According to an Art and Finance report published last year by Deloitte and ArtTactic, in 2017 only the US art secured lending market estimated to be worth between $17bn and $20bn, which represented 13,3% growth from 2016. Emerging art financing techniques provide short term liquidity that previously was unavailable. This makes art investment much more attractive and evident to more people. Established in 2014, Artemus is one of the leading art secured financing providers, established in New York City, but offering services globally. had a conversation with Mr. Asher Edelman, founder and CEO of Artemus, about the financing processes and current standing of the global art market.

[the interview is a transcript of an oral conversation]


- Artemus has introduced a sale-leaseback financing solution for art collections. What does it encompass?

- We offer a financial transaction in which clients owning fine art may sell portion or the totality of their collection to Artemus. We then subsequently lease the pieces back to them at a yearly rate. That means that the clients get the money and can keep their art on the walls.

The lease agreement provides the client with the option to repurchase the collection at any time during the lease at a per annum premium modestly above the initial sale price.


- When this opportunity might be the most requested by the art owner?

- When the art owner needs to create liquidity to settle his current financial obligations or inject into a business opportunity. Or to acquire additional artwork.


- If the client is unable to purchase the collection back during the time of lease, what happens to the art after that?

- The owner can purchase it any time during the lease term.
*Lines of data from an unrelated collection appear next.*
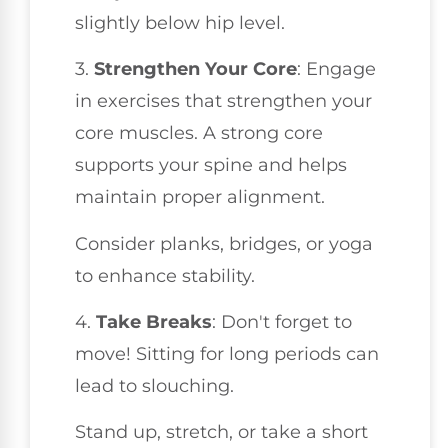
slightly below hip level.
3.
Strengthen Your Core
: Engage
in exercises that strengthen your
core muscles. A strong core
supports your spine and helps
maintain proper alignment.
Consider planks, bridges, or yoga
to enhance stability.
4.
Take Breaks
: Don't forget to
move! Sitting for long periods can
lead to slouching.
Stand up, stretch, or take a short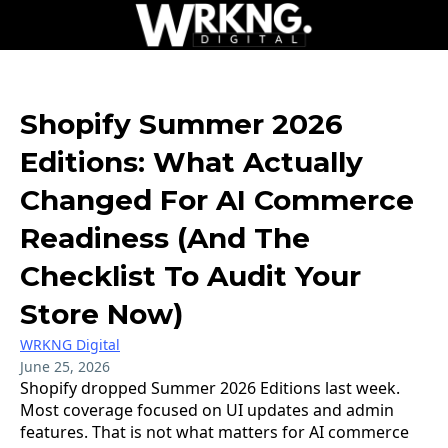
Shopify Summer 2026
Editions: What Actually
Changed For AI Commerce
Readiness (And The
Checklist To Audit Your
Store Now)
WRKNG Digital
June 25, 2026
Shopify dropped Summer 2026 Editions last week.
Most coverage focused on UI updates and admin
features. That is not what matters for AI commerce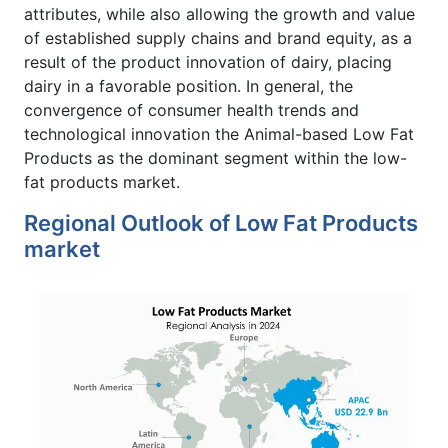
attributes, while also allowing the growth and value
of established supply chains and brand equity, as a
result of the product innovation of dairy, placing
dairy in a favorable position. In general, the
convergence of consumer health trends and
technological innovation the Animal-based Low Fat
Products as the dominant segment within the low-
fat products market.
Regional Outlook of Low Fat Products
market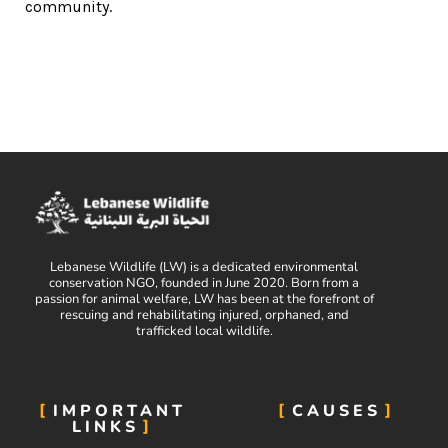
community.
Lebanese Wildlife (LW) is a dedicated environmental
conservation NGO, founded in June 2020. Born from a
passion for animal welfare, LW has been at the forefront of
rescuing and rehabilitating injured, orphaned, and
trafficked local wildlife.
IMPORTANT
CAUSES
LINKS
Actually, he will always purchase it because we have bought at wholesale and he purchases back at wholesale (plus small fee). In case he cannot purchase it then he instructs us to sell it on his behalf, because when we have sold it, we take all the related fees (for the lease which cannot be paid, for instance), and then return the rest of the money to him. I believe that the client would only leave us with the art if it all had fallen apart due to the crisis so heavy that his purchasing it back at a wholesale was no longer attractive.


- Besides lease-back option, you offer to lease art as such. Artemus states it is more beneficial than just buying an art piece. Why?
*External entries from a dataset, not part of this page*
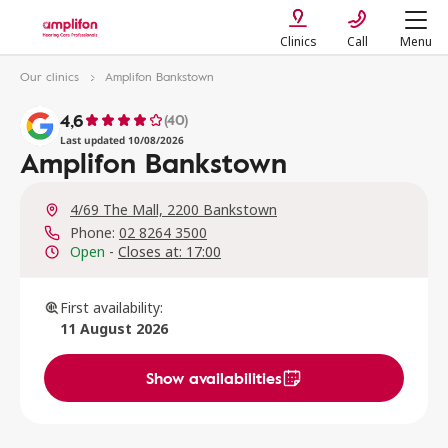
Clinics
Call
Menu
Our clinics
Amplifon Bankstown
4,6
(40)
Last updated 10/08/2026
Amplifon Bankstown
4/69 The Mall, 2200 Bankstown
Phone:
02 8264 3500
Open
-
Closes at: 17:00
First availability:
11 August 2026
Show availabilities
- Leasing allows to get top quality art for a fraction of its price and benefit from the market fluctuations. Moreover, according to the tax rules, lease may qualify as a deductible expense, that seems to be quite a big advantage.


- How does your art loan program differ from leasing?

- Art loan program is typically used for shorter term financing (1 year to 2 years), while leasing usually takes 5 to 10 years. The underwriting process though is similar.


- What is the minimum price tag or level of market liquidity that would attract your interest?

- Normally we try to lend or to do a leasing transaction on art which is done by artists whose art trades at auction (three major houses[1]) at least 8-10 times a year and so it is limited to about 400 artists (maybe 450) worldwide and historically. The minimum is 1M dollars, which we lend or lease. We sometimes will go lower than that as a service to someone who we do business with in general. We lend at about 40-50% of what we think the value of the art to be.


- What are your main clients in terms of their type of business?

- The leasing clients tend to be hotels, real estate lobbies, hospitality groups. Generally, these are more long-term oriented clients who don’t only need the liquidity but want art for a long term, usually for commercial or other types of offices, buildings, lobbies, hotels, etc.

Lending clients can really be the ones looking for liquidity including collectors, galleries, speculators, etc. There is a broad rage for the lending clients.


- Have you ever had clients from the Baltic/Scandinavian region?

- Yes, but in New York. Not in Scandinavia or the Baltics. Otherwise, we are active in Western Europe and the UK.


- Art-secured lending, art leasing and other financial solutions for the art market participants are considered to be highly developed in the US and underdeveloped outside the US. Could you comment on this?

- I don’t think it’s highly developed in the US, since there are very few institutions that do art financing here. The banks do it only for their private banking clients. And it’s really is not art financing, it’s basically financing of the total net worth.


- In one of your articles you mention the contrast between how art was dealt in the 20th century and what are dealers have to be today. What is different now?

- Art was previously dealt in a slightly more elegant and less cross-financial basis. People actually looked at art and they did not only concern themselves with how much it would be worth or whether their friends would be impressed by what is on the walls. Art has become driven by people’s ego and by money, I suppose, and less by the quality of art these days.


- In the interview to ArtTactic a year ago you were quite skeptical about the general standing of the art market. Has anything changed in the past year?

- I don’t think that anything has changed at all. I think that the art market now is even deeper in decay, since it is beginning to include the dark market, the high price dark market, that’s mainly being supported by the guarantees at auctions.